Global universal approximation with Brownian signatures
Mihriban Ceylan, David J. Prömel
TL;DR
The paper tackles the challenge of globally approximating path-dependent functionals on rough path spaces by leveraging signatures of time-extended rough paths. It develops $L^p$-type universal approximation theorems for both general and non-anticipative functionals using a weighted Stone–Weierstrass framework and stopped rough-path constructions. The Brownian case is treated in detail, showing that exponential moment conditions hold under Wiener measure, which yields universality of time-extended Brownian signatures to approximate any $p$-integrable Brownian-adapted process, including SDE solutions. As a result, linear functionals on Brownian signatures can approximate a broad class of stochastic dynamics, offering a rigorous foundation for signature-based models in stochastic analysis and mathematical finance.
Abstract
We establish $L^p$-type universal approximation theorems for general and non-anticipative functionals on suitable rough path spaces, showing that linear functionals acting on signatures of time-extended rough paths are dense with respect to an $L^p$-distance.
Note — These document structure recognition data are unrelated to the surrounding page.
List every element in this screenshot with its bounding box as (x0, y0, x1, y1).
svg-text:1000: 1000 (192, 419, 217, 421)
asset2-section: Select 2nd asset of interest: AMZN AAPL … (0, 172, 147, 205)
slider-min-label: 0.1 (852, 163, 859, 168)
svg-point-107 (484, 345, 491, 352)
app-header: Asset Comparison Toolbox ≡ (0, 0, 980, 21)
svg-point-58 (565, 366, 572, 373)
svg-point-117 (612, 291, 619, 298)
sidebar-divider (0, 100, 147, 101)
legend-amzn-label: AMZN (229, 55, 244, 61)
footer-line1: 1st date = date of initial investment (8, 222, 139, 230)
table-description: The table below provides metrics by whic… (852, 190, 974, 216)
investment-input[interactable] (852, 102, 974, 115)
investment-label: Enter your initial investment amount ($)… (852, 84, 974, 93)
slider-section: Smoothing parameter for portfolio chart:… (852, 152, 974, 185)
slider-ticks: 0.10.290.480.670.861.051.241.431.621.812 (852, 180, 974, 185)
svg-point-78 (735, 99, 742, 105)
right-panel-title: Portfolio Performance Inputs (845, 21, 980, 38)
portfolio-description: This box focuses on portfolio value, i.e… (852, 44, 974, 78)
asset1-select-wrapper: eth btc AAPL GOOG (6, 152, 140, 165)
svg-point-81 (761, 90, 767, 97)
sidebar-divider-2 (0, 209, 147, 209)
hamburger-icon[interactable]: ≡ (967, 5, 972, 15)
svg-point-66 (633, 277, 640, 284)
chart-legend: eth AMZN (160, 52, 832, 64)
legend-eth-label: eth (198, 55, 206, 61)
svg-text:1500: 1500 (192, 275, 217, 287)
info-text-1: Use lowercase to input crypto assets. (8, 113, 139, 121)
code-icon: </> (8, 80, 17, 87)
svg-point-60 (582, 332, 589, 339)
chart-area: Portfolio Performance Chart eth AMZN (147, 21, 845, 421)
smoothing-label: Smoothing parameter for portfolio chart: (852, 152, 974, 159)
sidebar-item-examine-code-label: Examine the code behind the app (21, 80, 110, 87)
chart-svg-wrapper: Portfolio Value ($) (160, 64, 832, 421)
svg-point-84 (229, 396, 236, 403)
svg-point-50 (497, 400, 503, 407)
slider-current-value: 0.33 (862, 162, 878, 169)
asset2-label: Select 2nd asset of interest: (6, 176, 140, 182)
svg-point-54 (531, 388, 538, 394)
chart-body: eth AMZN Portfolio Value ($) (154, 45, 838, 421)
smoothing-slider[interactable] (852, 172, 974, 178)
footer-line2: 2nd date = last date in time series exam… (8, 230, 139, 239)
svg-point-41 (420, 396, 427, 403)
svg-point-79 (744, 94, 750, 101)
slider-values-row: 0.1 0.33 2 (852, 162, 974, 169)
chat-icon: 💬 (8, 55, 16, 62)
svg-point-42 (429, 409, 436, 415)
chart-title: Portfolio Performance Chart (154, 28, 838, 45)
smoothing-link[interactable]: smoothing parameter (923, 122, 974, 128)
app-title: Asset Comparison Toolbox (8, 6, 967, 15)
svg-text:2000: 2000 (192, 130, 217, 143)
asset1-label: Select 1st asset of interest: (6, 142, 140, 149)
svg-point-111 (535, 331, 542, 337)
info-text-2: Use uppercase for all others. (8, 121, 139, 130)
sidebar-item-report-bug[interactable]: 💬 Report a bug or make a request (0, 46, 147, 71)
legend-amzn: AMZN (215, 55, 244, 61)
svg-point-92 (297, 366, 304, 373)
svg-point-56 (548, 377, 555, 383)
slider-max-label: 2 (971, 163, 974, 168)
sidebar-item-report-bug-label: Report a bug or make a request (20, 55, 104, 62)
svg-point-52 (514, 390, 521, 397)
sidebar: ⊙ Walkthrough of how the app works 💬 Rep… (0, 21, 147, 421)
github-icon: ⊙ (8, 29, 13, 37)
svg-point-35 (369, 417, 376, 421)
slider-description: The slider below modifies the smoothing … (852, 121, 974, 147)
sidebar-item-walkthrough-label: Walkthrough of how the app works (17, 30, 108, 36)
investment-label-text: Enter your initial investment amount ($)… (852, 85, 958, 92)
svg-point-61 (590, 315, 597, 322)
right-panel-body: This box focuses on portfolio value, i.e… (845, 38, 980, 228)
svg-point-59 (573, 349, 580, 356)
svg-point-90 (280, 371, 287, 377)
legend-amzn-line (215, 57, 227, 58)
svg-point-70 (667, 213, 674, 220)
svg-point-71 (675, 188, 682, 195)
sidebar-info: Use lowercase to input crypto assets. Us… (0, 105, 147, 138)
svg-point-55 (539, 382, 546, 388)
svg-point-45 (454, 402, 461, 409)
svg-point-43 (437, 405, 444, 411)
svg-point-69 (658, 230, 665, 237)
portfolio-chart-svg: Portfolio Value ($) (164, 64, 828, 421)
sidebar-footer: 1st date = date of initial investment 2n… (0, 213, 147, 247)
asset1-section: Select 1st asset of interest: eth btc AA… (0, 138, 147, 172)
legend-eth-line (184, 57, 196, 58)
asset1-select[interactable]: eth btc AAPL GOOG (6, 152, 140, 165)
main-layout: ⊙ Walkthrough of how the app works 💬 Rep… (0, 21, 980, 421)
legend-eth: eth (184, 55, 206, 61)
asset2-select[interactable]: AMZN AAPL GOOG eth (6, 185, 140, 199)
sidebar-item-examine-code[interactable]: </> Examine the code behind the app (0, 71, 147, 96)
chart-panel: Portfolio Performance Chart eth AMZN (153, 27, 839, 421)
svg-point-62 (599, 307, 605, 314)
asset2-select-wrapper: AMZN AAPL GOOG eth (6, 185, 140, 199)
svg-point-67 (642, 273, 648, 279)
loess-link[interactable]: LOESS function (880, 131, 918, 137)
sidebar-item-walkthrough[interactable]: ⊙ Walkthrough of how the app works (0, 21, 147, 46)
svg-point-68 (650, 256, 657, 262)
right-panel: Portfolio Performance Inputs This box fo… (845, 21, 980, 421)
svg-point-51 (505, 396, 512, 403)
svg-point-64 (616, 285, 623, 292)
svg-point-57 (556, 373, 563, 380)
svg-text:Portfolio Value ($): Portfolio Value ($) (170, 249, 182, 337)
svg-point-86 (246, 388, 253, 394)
To that end, we derive global universal approximation theorems for weighted rough path spaces. We demonstrate that these $L^p$-type universal approximation theorems apply in particular to Brownian motion. As a consequence, linear functionals on the signature of the time-extended Brownian motion can approximate any $p$-integrable stochastic process adapted to the Brownian filtration, including solutions to stochastic differential equations.